### INFORMATION SHOWN

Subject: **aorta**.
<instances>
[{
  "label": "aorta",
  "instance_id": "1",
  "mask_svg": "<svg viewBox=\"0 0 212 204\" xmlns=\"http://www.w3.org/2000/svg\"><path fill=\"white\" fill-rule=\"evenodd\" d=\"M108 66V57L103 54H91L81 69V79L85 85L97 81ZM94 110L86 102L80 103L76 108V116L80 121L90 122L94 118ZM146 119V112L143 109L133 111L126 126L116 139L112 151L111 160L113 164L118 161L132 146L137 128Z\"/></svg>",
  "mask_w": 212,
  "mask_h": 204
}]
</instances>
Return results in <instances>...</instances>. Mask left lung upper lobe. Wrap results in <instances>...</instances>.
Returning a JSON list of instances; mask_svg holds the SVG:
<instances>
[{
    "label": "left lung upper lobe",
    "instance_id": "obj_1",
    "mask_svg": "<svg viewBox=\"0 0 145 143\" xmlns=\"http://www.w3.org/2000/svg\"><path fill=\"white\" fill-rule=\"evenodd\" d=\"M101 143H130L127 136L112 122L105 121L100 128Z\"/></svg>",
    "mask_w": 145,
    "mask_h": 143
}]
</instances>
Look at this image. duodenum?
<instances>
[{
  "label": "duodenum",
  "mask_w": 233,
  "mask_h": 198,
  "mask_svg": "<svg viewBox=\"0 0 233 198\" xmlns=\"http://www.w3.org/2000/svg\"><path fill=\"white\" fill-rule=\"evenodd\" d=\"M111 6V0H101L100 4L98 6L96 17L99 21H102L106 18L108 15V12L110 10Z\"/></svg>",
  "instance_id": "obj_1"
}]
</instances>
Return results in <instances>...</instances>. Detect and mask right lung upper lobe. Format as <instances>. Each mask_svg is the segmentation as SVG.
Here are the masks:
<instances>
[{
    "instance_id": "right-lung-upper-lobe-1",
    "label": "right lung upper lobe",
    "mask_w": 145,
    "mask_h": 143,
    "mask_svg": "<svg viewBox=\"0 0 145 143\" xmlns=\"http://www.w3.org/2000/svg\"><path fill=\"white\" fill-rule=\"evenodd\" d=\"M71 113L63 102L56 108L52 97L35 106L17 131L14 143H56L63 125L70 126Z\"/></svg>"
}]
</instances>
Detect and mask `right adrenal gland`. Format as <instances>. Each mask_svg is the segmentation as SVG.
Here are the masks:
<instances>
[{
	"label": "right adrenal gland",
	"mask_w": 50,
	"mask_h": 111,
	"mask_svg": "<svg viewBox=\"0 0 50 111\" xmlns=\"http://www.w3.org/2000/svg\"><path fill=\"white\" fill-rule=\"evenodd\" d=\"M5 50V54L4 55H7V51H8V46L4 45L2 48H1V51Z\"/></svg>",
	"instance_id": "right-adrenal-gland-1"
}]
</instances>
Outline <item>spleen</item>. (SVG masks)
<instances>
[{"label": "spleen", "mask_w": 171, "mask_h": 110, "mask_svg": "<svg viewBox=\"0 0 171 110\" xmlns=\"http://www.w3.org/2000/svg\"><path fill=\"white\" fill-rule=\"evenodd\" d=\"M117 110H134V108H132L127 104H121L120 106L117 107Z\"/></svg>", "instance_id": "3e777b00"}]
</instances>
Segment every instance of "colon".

######

### TASK TO CARRY OUT
Your answer must be the lines from the one containing "Return results in <instances>...</instances>. Detect" to the last line of the entries, repeated exactly and with nothing else.

### SOLUTION FOR THIS TASK
Return results in <instances>...</instances>. Detect and mask right lung upper lobe. Format as <instances>. Each mask_svg is the segmentation as SVG.
Here are the masks:
<instances>
[{
    "instance_id": "right-lung-upper-lobe-1",
    "label": "right lung upper lobe",
    "mask_w": 145,
    "mask_h": 143,
    "mask_svg": "<svg viewBox=\"0 0 145 143\" xmlns=\"http://www.w3.org/2000/svg\"><path fill=\"white\" fill-rule=\"evenodd\" d=\"M71 113L63 102L56 108L52 97L35 106L17 131L14 143H56L63 125L70 126Z\"/></svg>"
}]
</instances>
Detect and mask `right adrenal gland`. Format as <instances>. Each mask_svg is the segmentation as SVG.
Here are the masks:
<instances>
[{
	"label": "right adrenal gland",
	"mask_w": 50,
	"mask_h": 111,
	"mask_svg": "<svg viewBox=\"0 0 50 111\" xmlns=\"http://www.w3.org/2000/svg\"><path fill=\"white\" fill-rule=\"evenodd\" d=\"M5 50V54L4 55H7V51H8V46L4 45L2 48H1V51Z\"/></svg>",
	"instance_id": "right-adrenal-gland-1"
}]
</instances>
Outline <item>spleen</item>. (SVG masks)
<instances>
[{"label": "spleen", "mask_w": 171, "mask_h": 110, "mask_svg": "<svg viewBox=\"0 0 171 110\" xmlns=\"http://www.w3.org/2000/svg\"><path fill=\"white\" fill-rule=\"evenodd\" d=\"M117 110H134V108H132L127 104H121L120 106L117 107Z\"/></svg>", "instance_id": "3e777b00"}]
</instances>
Segment every instance of "colon".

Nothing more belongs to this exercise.